La très grande réussite du quatrième film de Pablo Larrain est de parvenir à faire exactement cela, et simultanément son exact opposé : la mise en jeu complexe d’interrogations, de doutes, de troubles, sur le sens des faits, des actes et des idées, face au contexte de l’époque et face à la situation actuelle, au Chili mais pas seulement.

Construit autour de la figure authentique, même si le rôle n’est pas une reconstitution historique, de René Saavedra, jeune chilien ayant vécu en exil l’essentiel de la dictature avant de rentrer faire carrière avec succès dans la publicité,  No raconte la mise en œuvre de stratégies publicitaires opposées aux idéaux et aux idéologies de la gauche pour lui donner la victoire.

En embauchant Saavedra, interprété avec séduction, ambivalence et fougue par Gael Garcia Bernal dans ce qui s’impose de loin comme son meilleur rôle,  les responsables de la gauche chilienne ouvraient la porte à un rapport au monde marqué par les puissances de la marchandise. Exact. Pourtant, ce serait à nouveau réducteur de réintroduire ici l’opposition frontale entre idées progressistes et soumission au marché. Le film joue bien sa partie « binaire » face aux forces de droite incarnées par le patron du jeune publicitaire – Pablo Castro l’acteur révélé par Tony Manero et Santiago 73 Post Mortem, les deux précédents films de Larrain, qui achève ainsi avec celui-ci sa trilogie de la dictature. Mais il met aussi en évidence à la fois la diversité des forces d’opposition, progressistes, révolutionnaires, démocrates, etc. Et il montre également les scléroses et les pesanteurs du passé, y compris du fait des souffrances endurées, auxquelles sont soumises ces mêmes forces.

Dès lors, le monolithisme du « Non » se défait en une multitude de facettes, qui interrogent courageusement les enjeux et les contradictions de la radicalité, cette radicalité si aisément portée au cinéma, où elle ne comporte pas grands risques, et hors du cinéma, où sa rhétorique par nature réfute les interrogations.

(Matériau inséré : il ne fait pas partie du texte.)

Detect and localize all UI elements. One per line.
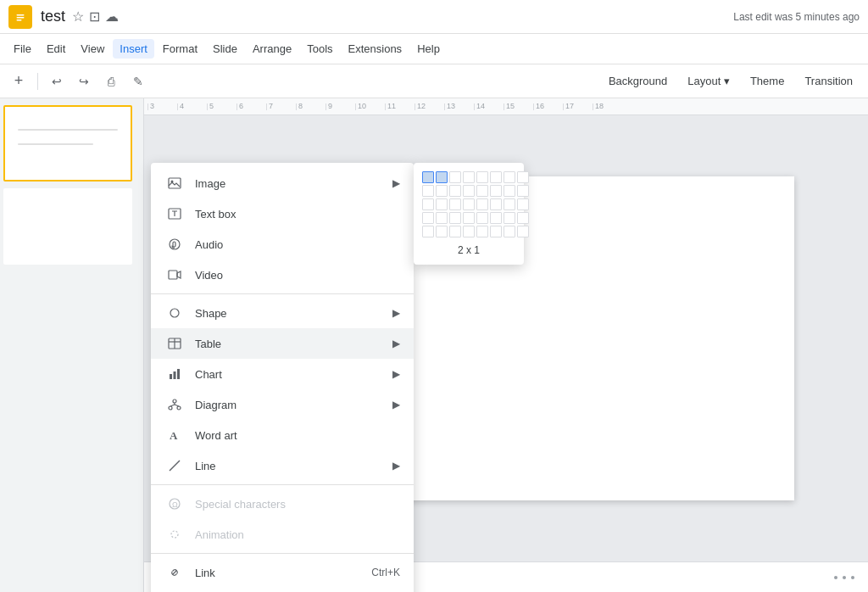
table-grid-cell[interactable] xyxy=(490,226,502,237)
table-grid-cell[interactable] xyxy=(449,185,461,197)
animation-icon xyxy=(164,524,185,545)
table-grid-cell[interactable] xyxy=(449,212,461,224)
insert-chart[interactable]: Chart ▶ xyxy=(151,359,414,389)
insert-comment[interactable]: Comment Ctrl+Alt+M xyxy=(151,588,414,592)
link-icon xyxy=(164,562,185,583)
insert-diagram-arrow: ▶ xyxy=(392,399,400,410)
table-grid-cell[interactable] xyxy=(422,185,434,197)
slide-thumb-2[interactable]: 2 xyxy=(3,188,132,265)
menu-format[interactable]: Format xyxy=(156,39,204,59)
table-grid-cell[interactable] xyxy=(517,226,529,237)
table-grid-cell[interactable] xyxy=(422,226,434,237)
table-grid-cell[interactable] xyxy=(504,185,515,197)
table-grid-cell[interactable] xyxy=(504,226,515,237)
chart-icon xyxy=(164,364,185,384)
menu-slide[interactable]: Slide xyxy=(206,39,244,59)
table-grid-cell[interactable] xyxy=(517,212,529,224)
table-grid-cell[interactable] xyxy=(449,198,461,210)
table-grid-cell[interactable] xyxy=(504,198,515,210)
slide-thumb-1[interactable]: 1 xyxy=(3,105,132,182)
print-btn[interactable]: ⎙ xyxy=(99,70,123,93)
table-grid-cell[interactable] xyxy=(476,198,488,210)
layout-btn[interactable]: Layout ▾ xyxy=(679,71,738,91)
table-grid-cell[interactable] xyxy=(490,198,502,210)
table-grid-cell[interactable] xyxy=(476,171,488,183)
table-grid-cell[interactable] xyxy=(422,171,434,183)
wordart-icon: A xyxy=(164,425,185,445)
cloud-icon[interactable]: ☁ xyxy=(105,8,119,25)
toolbar-right: Background Layout ▾ Theme Transition xyxy=(600,71,861,91)
svg-rect-13 xyxy=(170,374,172,379)
shape-icon xyxy=(164,303,185,323)
table-grid-cell[interactable] xyxy=(476,212,488,224)
insert-image[interactable]: Image ▶ xyxy=(151,168,414,198)
insert-table[interactable]: Table ▶ xyxy=(151,328,414,359)
table-grid-cell[interactable] xyxy=(504,171,515,183)
table-grid-cell[interactable] xyxy=(463,185,475,197)
ruler: 3 4 5 6 7 8 9 10 11 12 13 14 15 16 17 18 xyxy=(144,98,868,115)
insert-audio[interactable]: Audio xyxy=(151,229,414,260)
new-slide-btn[interactable]: + xyxy=(7,70,31,93)
menu-view[interactable]: View xyxy=(74,39,111,59)
background-btn[interactable]: Background xyxy=(600,71,676,91)
svg-rect-1 xyxy=(17,14,25,16)
menu-help[interactable]: Help xyxy=(410,39,447,59)
star-icon[interactable]: ☆ xyxy=(72,8,84,25)
notes-dot xyxy=(851,576,854,579)
table-grid-cell[interactable] xyxy=(436,226,448,237)
table-grid-cell[interactable] xyxy=(436,171,448,183)
table-grid-cell[interactable] xyxy=(463,198,475,210)
notes-dot xyxy=(834,576,837,579)
table-grid-cell[interactable] xyxy=(422,198,434,210)
table-grid-cell[interactable] xyxy=(449,226,461,237)
svg-rect-14 xyxy=(174,371,176,379)
undo-btn[interactable]: ↩ xyxy=(45,70,69,93)
table-grid-cell[interactable] xyxy=(463,171,475,183)
folder-icon[interactable]: ⊡ xyxy=(89,8,100,25)
table-grid-cell[interactable] xyxy=(422,212,434,224)
image-icon xyxy=(164,173,185,193)
table-grid-cell[interactable] xyxy=(476,185,488,197)
table-grid-cell[interactable] xyxy=(517,171,529,183)
insert-textbox[interactable]: Text box xyxy=(151,198,414,229)
menu-insert[interactable]: Insert xyxy=(113,39,154,59)
paint-btn[interactable]: ✎ xyxy=(126,70,150,93)
insert-video[interactable]: Video xyxy=(151,260,414,290)
table-grid-cell[interactable] xyxy=(449,171,461,183)
theme-btn[interactable]: Theme xyxy=(742,71,793,91)
table-grid-cell[interactable] xyxy=(436,212,448,224)
ruler-mark: 16 xyxy=(533,103,563,110)
insert-menu: Image ▶ Text box Audio Video xyxy=(151,163,414,592)
insert-line[interactable]: Line ▶ xyxy=(151,450,414,481)
table-grid-cell[interactable] xyxy=(463,212,475,224)
table-grid-cell[interactable] xyxy=(517,198,529,210)
table-grid-cell[interactable] xyxy=(436,198,448,210)
insert-link[interactable]: Link Ctrl+K xyxy=(151,557,414,588)
table-grid-cell[interactable] xyxy=(517,185,529,197)
menu-file[interactable]: File xyxy=(7,39,38,59)
table-grid-cell[interactable] xyxy=(436,185,448,197)
menu-extensions[interactable]: Extensions xyxy=(342,39,409,59)
insert-shape[interactable]: Shape ▶ xyxy=(151,298,414,328)
insert-wordart[interactable]: A Word art xyxy=(151,420,414,450)
insert-link-label: Link xyxy=(195,567,371,579)
table-grid-cell[interactable] xyxy=(490,212,502,224)
insert-section-2: Shape ▶ Table ▶ Chart ▶ xyxy=(151,293,414,481)
table-grid-cell[interactable] xyxy=(490,171,502,183)
insert-diagram[interactable]: Diagram ▶ xyxy=(151,389,414,420)
transition-btn[interactable]: Transition xyxy=(796,71,861,91)
table-grid-cell[interactable] xyxy=(490,185,502,197)
ruler-mark: 18 xyxy=(593,103,622,110)
menu-edit[interactable]: Edit xyxy=(40,39,72,59)
svg-rect-2 xyxy=(17,17,25,19)
ruler-mark: 10 xyxy=(355,103,385,110)
menu-arrange[interactable]: Arrange xyxy=(246,39,298,59)
table-grid-cell[interactable] xyxy=(463,226,475,237)
menu-tools[interactable]: Tools xyxy=(300,39,339,59)
table-grid-cell[interactable] xyxy=(504,212,515,224)
redo-btn[interactable]: ↪ xyxy=(72,70,96,93)
table-grid[interactable] xyxy=(422,171,515,237)
insert-shape-label: Shape xyxy=(195,307,392,320)
table-submenu: 2 x 1 xyxy=(414,163,524,265)
table-grid-cell[interactable] xyxy=(476,226,488,237)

Cette complexité revendiquée, ce trouble dans les repères est remarquablement pris en charge par l’ambiguïté du personnage principal,  on l’a dit, mais aussi par un traitement singulier des images. Larrain a tourné son film avec une caméra vidéo analogique, celle même qu’utilisaient les télévisions et les publicitaires à la fin des années 80. Ce qui lui permet de monter ensemble sans rupture visible des archives d’époque et des plans de fiction filmés aujourd’hui, et ainsi de brouiller aussi la frontière temporelle. Mais cette raison « officielle » de l’emploi d’une caméra à tube n’est pas la seule, ni finalement la plus importante : le problème de la diversité des techniques de prise de vue aurait pu trouver d’autres solutions, plus simples et plus confortables sur le plan visuel. Le choix de cette vidéo analogique « grossière », datée, produit au contraire une matière d’image singulière, à la fois réaliste et distanciée, informative et stylisée, qui participe de l’intelligente déstabilisation que réussit No, à l’intérieur d’une dramaturgie qui semblait si fatalement balisée vers la victoire du bien et du beau.

 

Post-scriptum : il y a deux semaines sortait en France un excellent film argentin, Elefante blanco de Pablo Trapero. Avec No se confirme la vitalité de la création latino-américaine, phénomène qui, sans « créer l’événement », comme diraient les publicitaires, ne cesse de se confirmer – et que viendront renforcer prochainement, sur les écrans français, des titres comme El Premio et Los Salvajes.